1) Shenzhen Daily Necessities Co. Ltd. v. Shenzhen Silicone Electronics Co. Ltd. on design patent infringement {Guangdong Higher People’s Court (2016)ue Final Civil Judgement No. 1036}

This case is typical in that it imposed severe punishment on repeated infringement. The tricky part is to distinguish between repeated prosecution and repeated infringement. The court of second instance decided that the infringer’s selling of infringing products constituted repeated infringement and thus imposed heavy punishment, which produced favourable legal and social impact.

2) US based Catalytic Distillation Technology Corporation v. Huahaoxuan New Energy Technology Development Co. Ltd. on evidence preservation before patent litigation [ Xi’an, Shaanxi Intermediate People’s Court (2016) Shan Civil Judgement No.2] Clearly stipulated which evidence falls into the circumstance of “when evidence might be lost or might not be acquired” as provided in Article 67 of Patent Law of the People’s Republic of China.

3) HCNT Technology v. Hangzhou Alibaba Advertising Co. Ltd. &JianyangShunyi Trading limited on invention patent dispute [Fujian Higher People’s Court (2016) Min Final Civil Judgement No. 1345]

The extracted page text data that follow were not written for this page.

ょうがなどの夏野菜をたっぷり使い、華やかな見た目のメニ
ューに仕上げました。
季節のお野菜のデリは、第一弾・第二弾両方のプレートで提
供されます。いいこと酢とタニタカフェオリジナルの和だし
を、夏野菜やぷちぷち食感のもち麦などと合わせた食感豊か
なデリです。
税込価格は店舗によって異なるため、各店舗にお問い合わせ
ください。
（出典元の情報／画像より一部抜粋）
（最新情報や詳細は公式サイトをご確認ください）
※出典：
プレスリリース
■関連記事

This case provides good reference in terms of determining whether the notification of patentee to network service provider, after the patent right is infringed under the network setting, is valid. In occurrence of patent right disputes, is it justifiable for network providers to require patentees to provide preliminary evidence of infringement? Shall such notification be considered as invalid if evidence submitted to a network provider is incomplete?

The court said that it is justifiable for network provider to ask patentees for preliminary evidence materials signifying the alleged infringement, considering that the determination of patent right infringement is a serious and highly professional business.